The paper proposes a novel approach called LAST (Language Model Aware Speech Tokenization) for training a speech tokenizer by leveraging objectives from pre-trained textual language models (LMs). The key idea is to integrate the text LM into the process of learning discrete speech representations, with the aim of transforming the features from a pre-trained speech model into a new feature space that enables better clustering for speech LMs.
The authors first encode the raw speech signal into a continuous representation using a pre-trained speech encoder (e.g., HuBERT). They then introduce a learnable encoder module to further process the speech representations, followed by a vector quantization (VQ) module to discretize the output.

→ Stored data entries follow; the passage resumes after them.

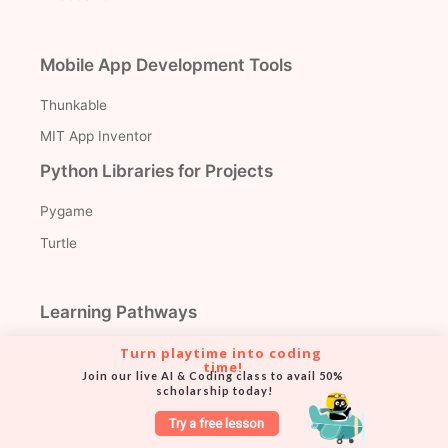
Mobile App Development Tools
Thunkable
MIT App Inventor
Python Libraries for Projects
Pygame
Turtle
Learning Pathways
Coding for Elementary
Turn playtime into coding 
time!
Join our live AI & Coding class to avail 50% 
Coding for Middle School
scholarship today!
Coding for High School
Try a free lesson
Coding for Teens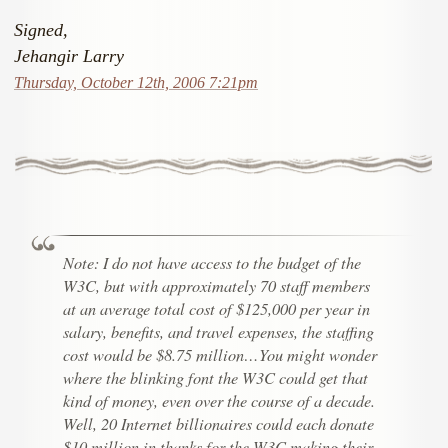
Signed,
Jehangir Larry
Thursday, October 12th, 2006 7:21pm
Note: I do not have access to the budget of the
W3C, but with approximately 70 staff members
at an average total cost of $125,000 per year in
salary, benefits, and travel expenses, the staffing
cost would be $8.75 million…You might wonder
where the blinking font the W3C could get that
kind of money, even over the course of a decade.
Well, 20 Internet billionaires could each donate
$10 million in thanks for the W3C making their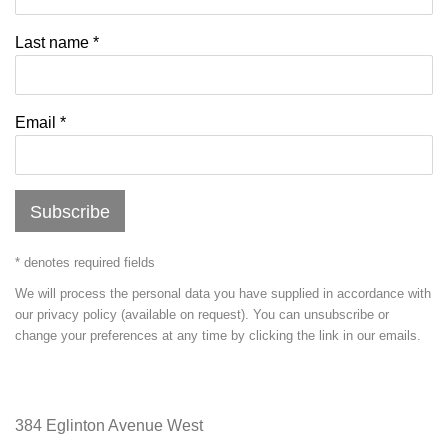
Last name *
Email *
Subscribe
* denotes required fields
We will process the personal data you have supplied in accordance with
our privacy policy (available on request). You can unsubscribe or
change your preferences at any time by clicking the link in our emails.
384 Eglinton Avenue West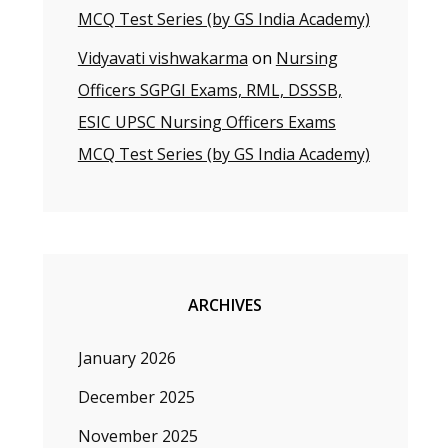
MCQ Test Series (by GS India Academy)
Vidyavati vishwakarma
on
Nursing
Officers SGPGI Exams, RML, DSSSB,
ESIC UPSC Nursing Officers Exams
MCQ Test Series (by GS India Academy)
ARCHIVES
January 2026
December 2025
November 2025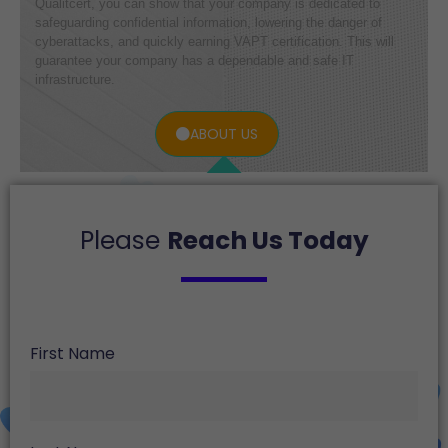
Qualitcert, you can show that your company is dedicated to
safeguarding confidential information, lowering the danger of
cyberattacks, and quickly earning VAPT certification. This will
guarantee your company has a dependable and safe IT
infrastructure.
ABOUT US
Please
Reach Us Today
First Name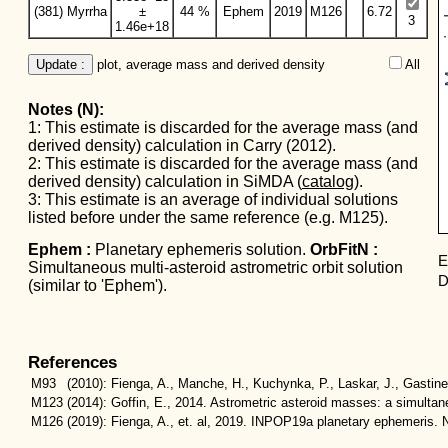
Mas
(381) Myrrha
±
44 %
Ephem
2019
M126
6.72
3
1.46e+18
Update :
 plot, average mass and derived density
All  
Notes (N):
1: This estimate is discarded for the average mass (and
derived density) calculation in Carry (2012).
2: This estimate is discarded for the average mass (and
derived density) calculation in SiMDA (
catalog
).
3: This estimate is an average of individual solutions
listed before under the same reference (e.g. M125).
Ephem :
Planetary ephemeris solution.
OrbFitN :
E
Simultaneous multi-asteroid astrometric orbit solution
D
(similar to 'Ephem').
References
M93
(2010):
Fienga, A., Manche, H., Kuchynka, P., Laskar, J., Gastin
M123
(2014):
Goffin, E., 2014. Astrometric asteroid masses: a simulta
M126
(2019):
Fienga, A., et. al, 2019. INPOP19a planetary ephemeris. N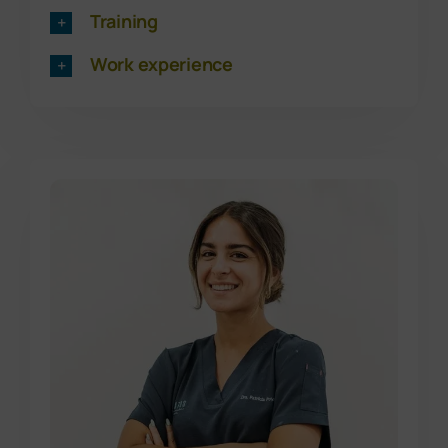
Training
Work experience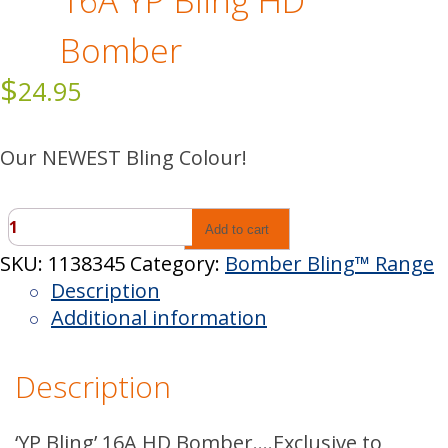
16A YP Bling HD
Bomber
$
24.95
Our NEWEST Bling Colour!
16A
Add to cart
YP
SKU:
1138345
Category:
Bomber Bling™ Range
Bling
Description
HD
Additional information
Bomber
quantity
Description
‘YP Bling’ 16A HD Bomber….Exclusive to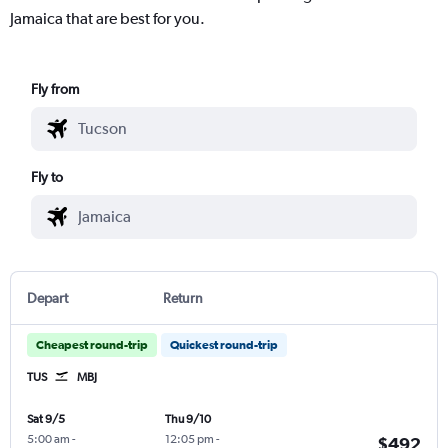
Jamaica that are best for you.
Fly from
Fly to
Depart
Return
Cheapest round-trip
Quickest round-trip
TUS
MBJ
Sat 9/5
Thu 9/10
5:00 am
-
12:05 pm
-
$492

To guide the quantization process towards better sequential modeling, the authors feed the resulting discrete speech tokens into a pre-trained textual LM (e.g., OPT) and optimize the system to perform next token prediction.
Additionally, the authors introduce a reconstruction loss function to stabilize the optimization process and prevent the model from collapsing to a single token or a sequence of tokens.
The authors evaluate LAST on zero-resource speech modeling tasks and automatic speech recognition (ASR). The results demonstrate that LAST outperforms the traditional k-means tokenization method across all setups, both in terms of spoken language modeling and speech-to-text transcription. Importantly, unlike prior work, LAST allows the utilization of a single pre-trained LM for processing both speech and text inputs, setting it apart from conventional tokenization approaches.
The authors also provide an extensive ablation study, which sheds light on the importance of various model design choices, such as speech vocabulary size and text LM size.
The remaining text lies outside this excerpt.